Eric DeBari Junge (born January 5, 1977) is an American former professional baseball pitcher. He played in Major League Baseball (MLB) for the Philadelphia Phillies. He later became manager of the Lake Elsinore Storm, a Single A affiliate of the San Diego Padres.

Playing career
Junge graduated from Rye High School in Rye, New York. Junge attended Bucknell University, graduating with a degree in business administration.  

Junge was  drafted by the Los Angeles Dodgers in the 11th round of the 1999 amateur draft and was then traded to the Philadelphia Phillies in 2001. He appeared in 10 games for the Phillies in 2002 and 2003. He made his Major League debut on September 11, 2002.  His first win came 3 days later on September 14, in a win against the Pittsburgh Pirates in Philadelphia's Veterans Stadium.  His second career win, less than a week later was against the Atlanta Braves, came in a relief appearance lasting 4.2 innings.  The losing pitcher that day was Tom Glavine.  Junge owns a career record in the Major Leagues of 2-0, posting a 2.21 E.R.A.   Since then, he has played in the minor league systems of the New York Mets, San Diego Padres, New York Yankees and Los Angeles Angels of Anaheim.

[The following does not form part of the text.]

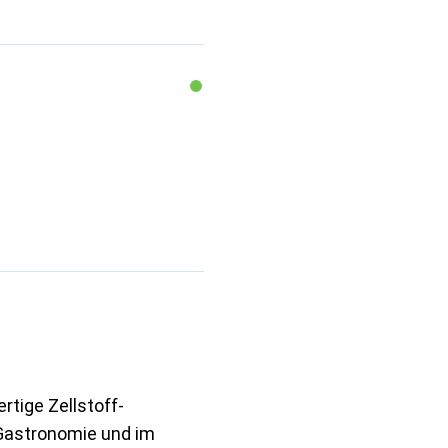
rtige Zellstoff-
, Gastronomie und im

On February 26, 2008, he was signed by the Orix Buffaloes of Japan's Pacific League. After starting the 2009 season with the Lancaster Barnstormers of the independent Atlantic League, on  July 9 he signed with the Hanwha Eagles of the South Korean Professional Baseball League.  In September 2009, he signed with the Navegantes del Magallanes of the Venezuelan winter league.  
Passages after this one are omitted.